Problem to solve - Look through the material below. Return exactly the lines from the one with "des Katastrophen- und Zivilschutzes. Darüber" through the one with "hinaus werden aus der Kreisumlage", both included.

Input material -
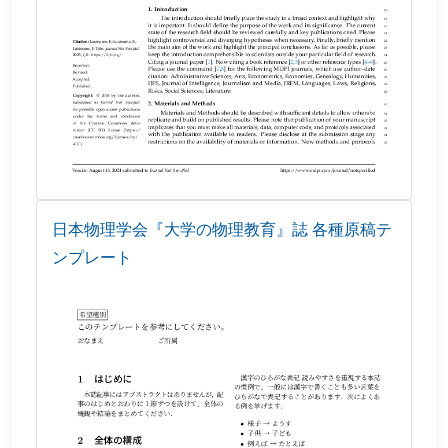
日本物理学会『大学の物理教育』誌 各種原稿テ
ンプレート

* * *

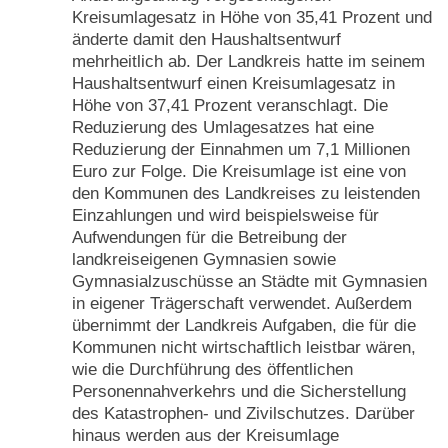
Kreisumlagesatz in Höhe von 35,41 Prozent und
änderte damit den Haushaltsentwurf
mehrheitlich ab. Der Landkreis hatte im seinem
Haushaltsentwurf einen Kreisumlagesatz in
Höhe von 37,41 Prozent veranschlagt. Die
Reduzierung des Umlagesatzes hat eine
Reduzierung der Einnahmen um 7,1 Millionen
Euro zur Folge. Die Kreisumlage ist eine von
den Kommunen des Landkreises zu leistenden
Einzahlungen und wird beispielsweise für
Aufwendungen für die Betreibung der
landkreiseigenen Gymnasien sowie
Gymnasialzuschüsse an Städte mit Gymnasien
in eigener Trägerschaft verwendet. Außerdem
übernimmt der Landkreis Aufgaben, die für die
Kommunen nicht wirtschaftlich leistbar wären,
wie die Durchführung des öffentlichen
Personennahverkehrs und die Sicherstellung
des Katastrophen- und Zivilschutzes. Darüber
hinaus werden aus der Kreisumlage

Reply to the task -
des Katastrophen- und Zivilschutzes. Darüber
hinaus werden aus der Kreisumlage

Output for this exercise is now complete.